| Goal of the exercise |
Could you give the data that follows again exactly, without its pictures?

(Records excerpted from a collection)
----

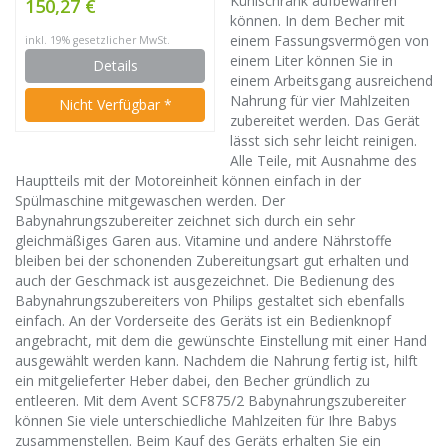
Kühlschrank aufbewahren
150,27 €
können. In dem Becher mit
einem Fassungsvermögen von
inkl. 19% gesetzlicher MwSt.
einem Liter können Sie in
Details
einem Arbeitsgang ausreichend
Nahrung für vier Mahlzeiten
Nicht Verfügbar *
zubereitet werden. Das Gerät
lässt sich sehr leicht reinigen.
Alle Teile, mit Ausnahme des
Hauptteils mit der Motoreinheit können einfach in der
Spülmaschine mitgewaschen werden. Der
Babynahrungszubereiter zeichnet sich durch ein sehr
gleichmäßiges Garen aus. Vitamine und andere Nährstoffe
bleiben bei der schonenden Zubereitungsart gut erhalten und
auch der Geschmack ist ausgezeichnet. Die Bedienung des
Babynahrungszubereiters von Philips gestaltet sich ebenfalls
einfach. An der Vorderseite des Geräts ist ein Bedienknopf
angebracht, mit dem die gewünschte Einstellung mit einer Hand
ausgewählt werden kann. Nachdem die Nahrung fertig ist, hilft
ein mitgelieferter Heber dabei, den Becher gründlich zu
entleeren. Mit dem Avent SCF875/2 Babynahrungszubereiter
können Sie viele unterschiedliche Mahlzeiten für Ihre Babys
zusammenstellen. Beim Kauf des Geräts erhalten Sie ein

----

| Response area |
Kühlschrank aufbewahren
150,27 €
können. In dem Becher mit
einem Fassungsvermögen von
inkl. 19% gesetzlicher MwSt.
einem Liter können Sie in
Details
einem Arbeitsgang ausreichend
Nahrung für vier Mahlzeiten
Nicht Verfügbar *
zubereitet werden. Das Gerät
lässt sich sehr leicht reinigen.
Alle Teile, mit Ausnahme des
Hauptteils mit der Motoreinheit können einfach in der
Spülmaschine mitgewaschen werden. Der
Babynahrungszubereiter zeichnet sich durch ein sehr
gleichmäßiges Garen aus. Vitamine und andere Nährstoffe
bleiben bei der schonenden Zubereitungsart gut erhalten und
auch der Geschmack ist ausgezeichnet. Die Bedienung des
Babynahrungszubereiters von Philips gestaltet sich ebenfalls
einfach. An der Vorderseite des Geräts ist ein Bedienknopf
angebracht, mit dem die gewünschte Einstellung mit einer Hand
ausgewählt werden kann. Nachdem die Nahrung fertig ist, hilft
ein mitgelieferter Heber dabei, den Becher gründlich zu
entleeren. Mit dem Avent SCF875/2 Babynahrungszubereiter
können Sie viele unterschiedliche Mahlzeiten für Ihre Babys
zusammenstellen. Beim Kauf des Geräts erhalten Sie ein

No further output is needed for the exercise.